À la rencontre des pauvres de Chuck Sharp


A la rencontre des pauvres

par Chuck Sharp

J’ai passé la première moitié de l’application, mes six mois de formation en préparation pour rejoindre Madonna House, au Marian Centre Edmonton. Cette maison avait désespérément besoin d’aide à l’époque, alors j’ai été envoyé pour le remplacer.

J’étais donc là, vingt ans et originaire de la banlieue bourgeoise. Ce serait ma première rencontre avec les hommes que Madonna House appelle « Frère Christophers » : les hommes en dérapage, les hommes souffrant de problèmes chroniques de toxicomanie, les démunis, les sans-abri, ceux que les gens appelaient à cette époque « bums ».

J’avais entendu toutes sortes d’histoires merveilleuses sur la façon dont vous rencontrez le Christ dans les pauvres, et j’étais très excité.

Eh bien, « excitant » n’était pas la façon dont je décrirais l’expérience. La première chose et la principale que j’ai vécue a été le scandale des pauvres. Voir des gars souffrir autant était plus que ce que je pouvais supporter, et j’ai été horrifié par toute l’expérience.

Oh, les personnes individuelles que j’ai rencontrées, j’ai aimé et certaines avec lesquelles j’ai eu de bonnes relations. Mais nous servions 1 100 repas par jour à ce moment-là, donc c’était presque comme une usine.

Voir autant de détresse, autant de douleur chez les gens et ne pas être capable de l’apaiser, de la toucher, de la réparer—toutes ces choses que nous voulons faire en tant que Nord-Américains—était assez horrible.

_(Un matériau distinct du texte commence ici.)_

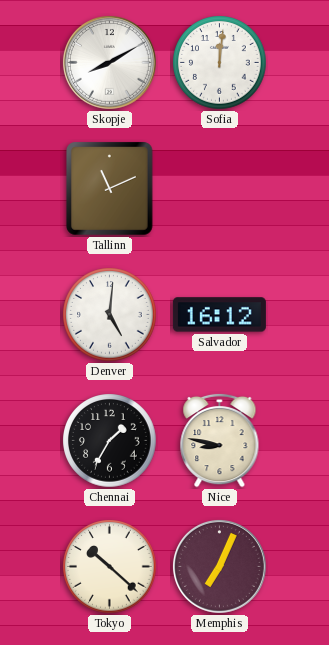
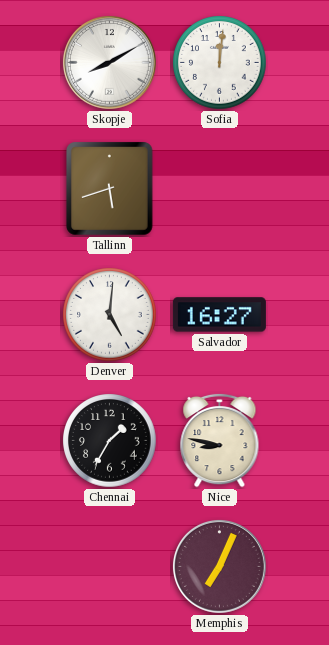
Tallinn: 11:11 -> 5:42
Salvador: 16:12 -> 16:27
Tokyo: 10:22 -> none
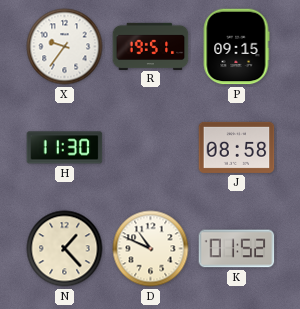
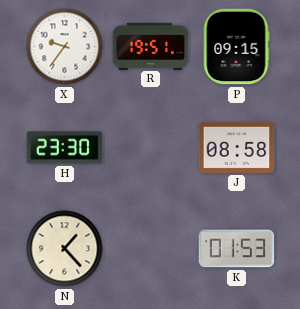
H: 11:30 -> 23:30
D: 10:49 -> none
K: 01:52 -> 01:53
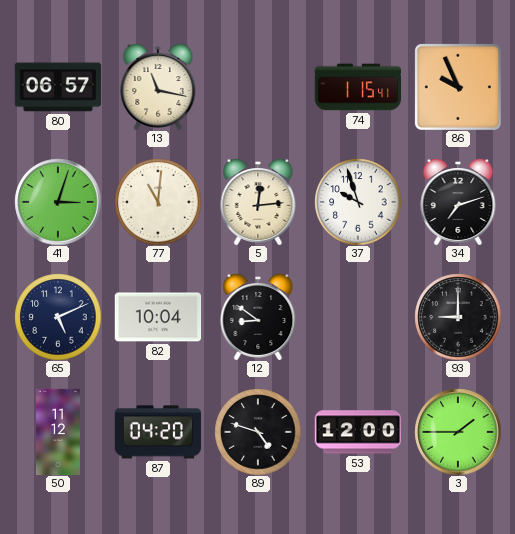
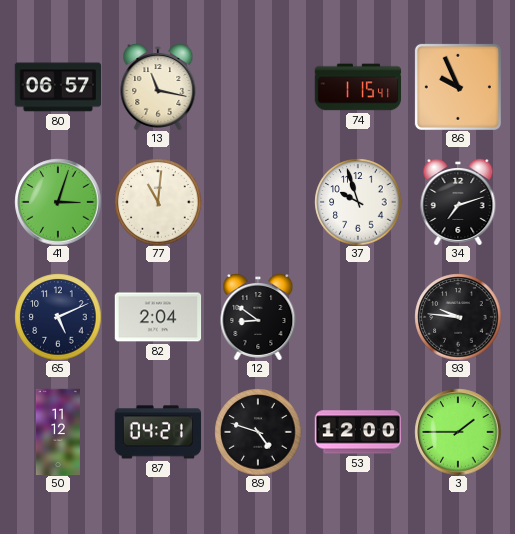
5: 12:14 -> none
82: 10:04 -> 2:04
93: 9:00 -> 9:46
87: 04:20 -> 04:21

Je n’y suis resté que trois mois et à un certain niveau, c’est malheureux, car trois mois, ce n’est pas assez long pour sortir de ce scandale.

Il va donc sans dire que, bien que j’aie globalement apprécié l’expérience d’être dans une maison de mission à Edmonton, j’étais heureux de retourner à Combermere.

J’ai terminé ma candidature, fait mes premières promesses et pendant plusieurs années, j’ai occupé divers postes. Puis un jour, on m’a demandé si j’irais au Marian Center Regina, une autre maison où nous servons les Frères Christopher.

J’avais encore des réserves au sujet des Frères Christopher et d’être présent à eux. Oh, j’avais entendu beaucoup d’histoires de Michael Fagan et Jim Guinan (anciens de la communauté) et de nombreuses autres personnes, sur le cadeau que ces hommes avaient dans leur vie et sur tout ce qu’ils avaient appris d’eux, etc.

Mais j’avais toujours pensé qu’ils expérimentaient cela parce qu’ils étaient saints. Ce n’est pas pour moi, pensai-je. Ce n’est pas le genre de travail que j’aimerais faire.

Alors quand on m’a demandé si j’aimerais aller au Marian Center et faire partie du personnel là-bas, j’ai été très surpris car, malgré mes réserves, instantanément à l’intérieur de moi, j’ai su que c’était ce que Dieu voulait que je fasse. C’était très clair et cela ne semblait pas être un fardeau énorme. Donc, en fait, j’étais heureux de dire oui, et j’étais heureux d’y aller.

Malgré tout, j’avais encore très peur, surtout de moi-même. Je n’étais pas inquiet pour les gars ou le travail, mais j’avais peur de ma propre peur et de ma propre réaction.

Que se passerait-il si une bagarre éclatait ou si quelqu’un essayait de s’introduire dans la maison la nuit et que j’étais le seul homme aux alentours ? Quelle serait ma réaction ? J’ai beaucoup prié à ce sujet et j’ai dit : « Seigneur, montre-moi. Donnez-moi la grâce dont j’ai besoin pour quoi qu’il arrive.

Je n’étais là qu’un mois environ quand une bagarre did éclater dans la salle à manger. Maintenant, à Regina, c’est extrêmement rare, en fait, très, très rare. La plupart des gens qui viennent ont beaucoup de respect pour le personnel et pour la tranquillité des lieux, donc ils éviteront ce genre d’affrontement.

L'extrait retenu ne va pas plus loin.